Sunday 24 April 2011

A Leap Of Faith...

Why does the term 'Leap of faith' mean to jump blindly into something?
I Grant you that faith is blind. Faith is something you need to have in something else when it claims to be true yet cannot provide any evidence...but that doesn't mean faith is something you obtain with no prior knowledge. Faith, with all due respect, is the most educated guess you can make. When we think of faith, we usually think of God. People chose to believe in God - people chose to have faith in God - when they can accept the things they've been told through the scriptures. There's nothing written in the scriptures that provide cold hard facts to anyone, but there are a lot of things that are hard to believe. Yet people chose, not to overlook those facts, but to see them as a test of their faith in that almighty being. That being that is so much greater than themselves that he can make these seemingly impossible things realistic. It takes a great deal of faith to believe that there is a God(s), but that's not a decision any believer ever takes lightly, blindly, or without education.
Love is also something that needs a great deal of faith. Love is very similar to believing in God, nobody can prove it exists (sure, Doctors can say different parts of the brain is stimulated when a person is in love), but the only person who knows it exists is the person who is in love. Just like the person who believes in God, they just know he exists...they don't need the scientific proof. And it's with this inner-proof that they jump with both feet deep into the faith, which holds them securely and strongly, like the embrace of a parent comforting a scared child.
These people - the ones who have faith, in whatever it is - are the luckiest people in this world. They have an inner knowledge, something that fills the hole that exists in everyone's heart until that day they find love, or realise they have God in their life. There are so many other forms of faith, but when you have it in such an all-encompassing manner, that is a person gifted with something special
Personally, I am too confused and not intelligent enough to figure out what's the deal with higher beings, deities and other such things on that level; And love?
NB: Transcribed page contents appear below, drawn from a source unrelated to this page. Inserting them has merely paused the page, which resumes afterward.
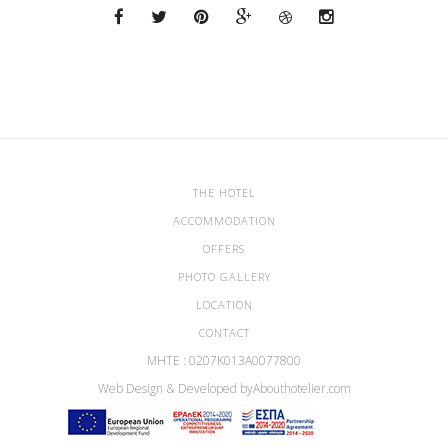
THE HOTEL
ACCOMMODATION
OFFERS
PHOTO GALLERY
LOCATION
CONTACT
ΜΗΤΕ : 0207Κ013Α0077800
Web Design & Developed by
Abouthotelier.com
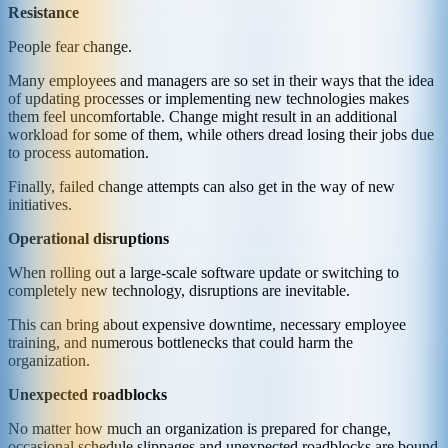
Resistance
People fear change.
Many employees and managers are so set in their ways that the idea
of updating processes or implementing new technologies makes
them feel uncomfortable. Change might result in an additional
workload for some of them, while others dread losing their jobs due
to process automation.
Finally, failed change attempts can also get in the way of new
initiatives.
Operational disruptions
When rolling out a large-scale software update or switching to
completely new technology, disruptions are inevitable.
This can bring about expensive downtime, necessary employee
training, and numerous bottlenecks that could harm the
organization.
Unexpected roadblocks
No matter how much an organization is prepared for change,
occasional schedule slippages and unexpected roadblocks are bound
I've either never been lucky enough or never been brave enough to find this, but I always hope to myself that it would never stop me taking that leap of faith. And if you're out there in the same shoes as me, whether you make your educated guess with your heart or with your mind, just remember to do one thing:
Leap with both feet!

Thursday 21 April 2011

A thought about 'The Little Mermaid'

I'll tell you why I don't like The Little Mermaid.
This under-the-sea world that they live in is supposed to be parallel to our dry-land world. Now, i can accept that there are going to be certain discrepancies, certain ideas that just won't work. But you let them pass, you know, you suspend your disbelief so that things can flow nicely. Fair enough, but even if i do that a few things still niggle at me.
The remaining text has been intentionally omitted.